The City and Borough of Juneau is pushing forward with plans for an emergency warming shelter that would open its doors to the homeless when temperatures drop below freezing.
A key Assembly committee met Monday and agreed – in principle — to commit $75,000 for the downtown warming shelter it hopes to have ready by mid-November.
City Manager Rorie Watt said his office is in talks with the Alaska Mental Health Trust Authority to rent a portion of the former state public safety building on Whittier Avenue.
The rent would be at market rate, around $8,000 for the winter, though he said the city could apply to the Trust’s board for a discount.
“We recognize that the Mental Health Trust is a willing building owner that would be easy to work with on this topic that I don’t think would be true of all private building owners,” Watt told Assembly members.
The city had looked at using its downtown transit center, which already is a common place for homeless people to congregate. But Watt told the Assembly he could see problems with that idea.

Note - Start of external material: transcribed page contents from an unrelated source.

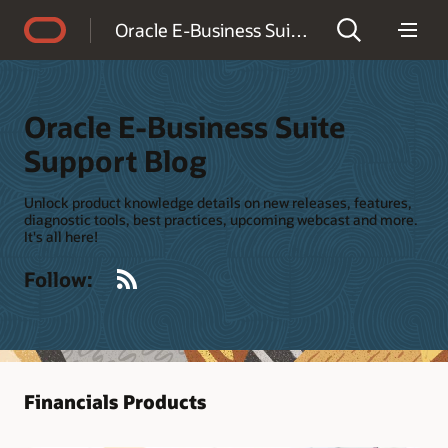
Accessibility Policy
Oracle E-Business Suite Support Blog
Oracle E-Business Suite
Support Blog
Unlock product knowledge details on new releases, features,
diagnostic tools, best practices, upcoming webcast and more.
It's all here!
RSS
Follow:
Financials Products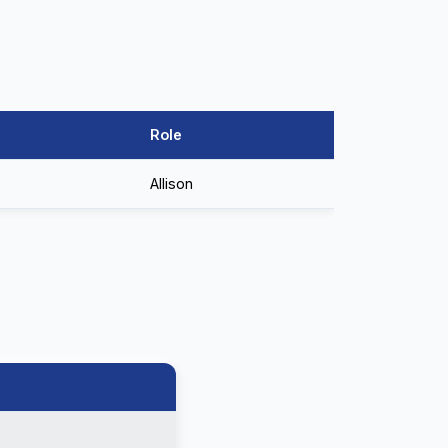
Role
Allison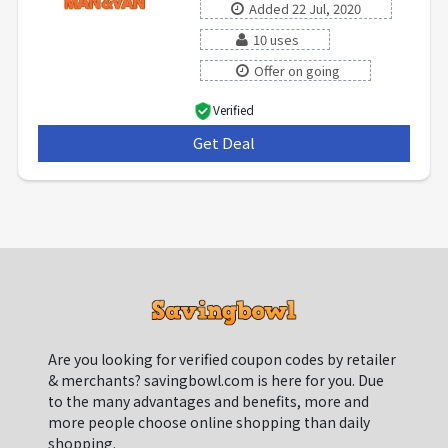
Added 22 Jul, 2020
10 uses
Offer on going
Verified
Get Deal
***
Are you looking for verified coupon codes by retailer
& merchants? savingbowl.com is here for you. Due
to the many advantages and benefits, more and
more people choose online shopping than daily
shopping.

“The transit center, you know, it has a day function, and part of the thinking was that if it is a night warming shelter, and then magically at 7 a.m. in the morning it stops being a warming shelter and tries to become a transit center, that’s not really going to be successful,” Watt said. “It’s going to be a day-round shelter.”

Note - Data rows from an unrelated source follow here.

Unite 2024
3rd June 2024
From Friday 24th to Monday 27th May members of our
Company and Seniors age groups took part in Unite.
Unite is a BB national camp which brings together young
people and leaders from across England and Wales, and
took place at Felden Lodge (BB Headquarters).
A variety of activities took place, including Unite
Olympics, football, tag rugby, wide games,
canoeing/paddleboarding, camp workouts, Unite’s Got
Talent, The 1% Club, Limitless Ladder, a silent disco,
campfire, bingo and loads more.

The warming center would be designed to accommodate about 25 people.
The city estimates it would be open as-needed between mid-November and mid-April.
The Juneau Commission on Housing and Homelessness brought the idea of a warming shelter to the Assembly’s task force on homelessness, which endorsed the plan.
The Juneau Assembly must formally authorize the warming shelter next month for it to open by Nov. 15.